Thursday, April 7, 2011

Choose Failing Over Filtering



My problem is that we have too many good ideas. We're overloaded with them! I need filters to help me deal with this overload. So went the comment in today's class at IMD. The speaker, a CEO in a good-sized, technically-focused, firm went on to ask what "filters" would I recommend to screen new ideas? To be honest, I think that it's the wrong question.


If we are facing S-curve disruption, it is unlikely that our finally-crafted filters will work as well as we might hope... Afterall, in disruption, we're typically being surprised with something that we hadn't thought about before. If they do work, it might be a sign that we are too late: that the disruption has moved from a potential to the immediate; so much so that our filters now recognize it. Instead, I would suggest an entirely different approach.


When we face surprising, disruptive challenges, that we haven't foreseen, much less prepared for, how can we filter effectively? I say we probably can't. In fact, to be more emphatic, in such situations, I believe that traditional market-based research methodolgies will fail us. What is required is that we take chances:


  1. First, in the face of not knowing things, it's always a good idea to invite others in to help us. More "inclusive"innovation, even to the extent of really being open in our idea-sourcing, will raise the likelihood that others can help us see things that are invisible to us at the moment.

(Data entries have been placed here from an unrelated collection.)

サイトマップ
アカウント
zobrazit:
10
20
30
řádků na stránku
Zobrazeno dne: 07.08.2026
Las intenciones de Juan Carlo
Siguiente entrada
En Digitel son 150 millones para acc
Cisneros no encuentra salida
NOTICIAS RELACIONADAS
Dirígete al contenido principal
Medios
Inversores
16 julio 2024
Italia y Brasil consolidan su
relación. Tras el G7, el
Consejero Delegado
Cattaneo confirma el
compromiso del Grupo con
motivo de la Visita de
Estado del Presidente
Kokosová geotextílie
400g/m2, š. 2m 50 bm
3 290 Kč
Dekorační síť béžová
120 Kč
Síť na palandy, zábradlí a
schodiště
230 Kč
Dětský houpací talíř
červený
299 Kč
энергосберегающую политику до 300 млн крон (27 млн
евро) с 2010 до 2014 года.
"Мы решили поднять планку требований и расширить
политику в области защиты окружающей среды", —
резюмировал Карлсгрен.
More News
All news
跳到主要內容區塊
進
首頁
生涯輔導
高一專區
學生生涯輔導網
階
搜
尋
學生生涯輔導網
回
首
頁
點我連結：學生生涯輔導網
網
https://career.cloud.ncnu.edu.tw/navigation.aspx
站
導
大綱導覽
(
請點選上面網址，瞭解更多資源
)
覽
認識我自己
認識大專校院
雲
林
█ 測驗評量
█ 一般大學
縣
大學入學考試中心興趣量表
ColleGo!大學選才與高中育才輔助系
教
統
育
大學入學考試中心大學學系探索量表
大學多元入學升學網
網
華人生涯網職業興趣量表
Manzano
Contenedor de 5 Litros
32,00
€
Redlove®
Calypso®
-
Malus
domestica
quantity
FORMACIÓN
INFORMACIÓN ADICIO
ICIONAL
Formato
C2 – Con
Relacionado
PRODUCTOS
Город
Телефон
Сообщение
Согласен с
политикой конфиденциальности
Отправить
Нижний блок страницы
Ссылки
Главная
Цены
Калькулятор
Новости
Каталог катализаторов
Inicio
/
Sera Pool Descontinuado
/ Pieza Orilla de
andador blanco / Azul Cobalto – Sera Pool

  2. Then, combine more inclusive innovation with testing these new ideas against evolving market possibilities using prototypes -- fully recognizing that this means learning through failure, but failure that is inexpensive in terms of time and/or cost (taking the risk out of failing) -- and we have a fundamentally different approach to learning to the more traditional, but badly suited for disruption, approach of "filtering."

My advice: in the face of uncertainty, invite others to help you find good new ideas, and then fail more rather than "filtering" in an effort to test their merit.

The accompanying image to this post about "filtering" (or building more effective screens) is an image of a man working with a net, in this case to catch deer. It was created in Assyria in about 645-635 BC, Nineveh, North Panel, and is presently in the British Museum.